自分の主観なんてものを作品に織り込もうとは、あまり考えたことがありません。
できることなら除外したい、とさえ思っていたくらいです。
それでも書いているうち、不意に自分を振り返ることが起こるものですね。
先日公開した『離れ雛』に登場する桃愁という人物。
衝動的で、利己的な行動に走った人物と言えば身も蓋もないのですが、私の作品の中ではそれなりに狂人です。
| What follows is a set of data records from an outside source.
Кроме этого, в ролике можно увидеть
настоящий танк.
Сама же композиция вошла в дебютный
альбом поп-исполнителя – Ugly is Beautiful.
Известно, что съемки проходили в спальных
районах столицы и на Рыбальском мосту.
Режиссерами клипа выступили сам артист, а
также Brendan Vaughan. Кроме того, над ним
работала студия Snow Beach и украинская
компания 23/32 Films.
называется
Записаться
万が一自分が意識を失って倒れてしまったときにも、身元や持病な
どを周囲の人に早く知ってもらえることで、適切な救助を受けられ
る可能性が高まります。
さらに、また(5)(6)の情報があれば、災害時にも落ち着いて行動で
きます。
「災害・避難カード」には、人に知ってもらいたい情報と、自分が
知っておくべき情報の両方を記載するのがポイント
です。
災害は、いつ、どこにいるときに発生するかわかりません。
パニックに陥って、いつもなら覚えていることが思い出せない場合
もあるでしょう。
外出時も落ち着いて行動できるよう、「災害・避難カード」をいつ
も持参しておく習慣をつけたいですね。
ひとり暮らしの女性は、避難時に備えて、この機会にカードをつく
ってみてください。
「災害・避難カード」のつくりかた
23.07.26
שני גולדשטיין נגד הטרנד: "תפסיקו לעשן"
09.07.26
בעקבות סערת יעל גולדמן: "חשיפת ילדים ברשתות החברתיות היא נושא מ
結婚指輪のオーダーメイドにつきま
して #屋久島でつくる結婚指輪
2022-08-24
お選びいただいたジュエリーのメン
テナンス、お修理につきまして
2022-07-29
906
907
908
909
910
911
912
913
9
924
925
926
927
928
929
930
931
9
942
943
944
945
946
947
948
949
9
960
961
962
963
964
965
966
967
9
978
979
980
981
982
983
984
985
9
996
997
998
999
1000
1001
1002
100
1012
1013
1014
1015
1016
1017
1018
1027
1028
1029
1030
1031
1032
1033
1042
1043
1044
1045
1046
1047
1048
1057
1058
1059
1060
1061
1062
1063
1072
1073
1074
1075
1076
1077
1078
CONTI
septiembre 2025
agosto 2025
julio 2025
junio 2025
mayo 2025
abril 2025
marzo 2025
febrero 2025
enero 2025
桃愁を書いているうち、ふとカミュの『異邦人』を連想していました。
ただ、筋書きを改めて確認したら、ちょっと思い違いをしていたようです。
主人公ムルソーは金貸しのお婆さんを殺したのだと思い込んでいたのですが、実際には仏領アルジェリアでアラブ人を殺していたんですねw
桃愁の恋の物狂いよりも、更に虚無的な衝動だったわと……
そして最後の、あの有名な動機を語るくだり。
当時、ちょっとイラっとして本をぶん投げそうになったことまで思い出しました。
いや、本当に投げたりはしてませんよ?
まだ10代最後の頃の話です。
あの時の私は、あれを自己逃避の弁明みたいなものとして読んでいて、自分に陶酔した人物くらいにしか受け取れていなかったのでしょうね。
ずいぶん、あんぽんたんな読み方でした。
しかもいつのまにやら、ムルソーの罪を『罪と罰』の殺意と混同していたようです。
実はドストエフスキーを読んだこと自体、忘れていたのですが、
ああ、多分読んでいたんだなぁ、ということだけ思い出しました。
ごめんね、ドストエフスキーさん。
カミュの衝撃のほうが強かったらしいです。
カミュが太陽に象徴させたものを咀嚼するには、随分時間がかかりました。
それでも、今もなお承服しかねる部分はあります。
個人の意思や自由を尊いものとして置く考え方は、美しいと思うのです。
ただ、それを偏重すると、どこかで利己主義に傾いてしまうのではないか、とも思う。
桃愁の行動は、平たく言えばまさにそれでしょう。
若い頃の私は、自由を選ぶなら義務も同時に発生する、なんて。
まぁ青臭いことを言う娘だったこと(笑)
今さら義務だの何だのと面倒くさいことは言う気は失せています。
それでも個人と社会のあいだで、バランスを見い出そうとする癖くらいはついたかもしれません。
そして、よく失敗をする(*ノωノ)
だって人間だもんと言い逃れる私。
こうして振り返ると、若い頃からあまり考え方が変わっていない気もします。
……やばい、老害化してきたかしら。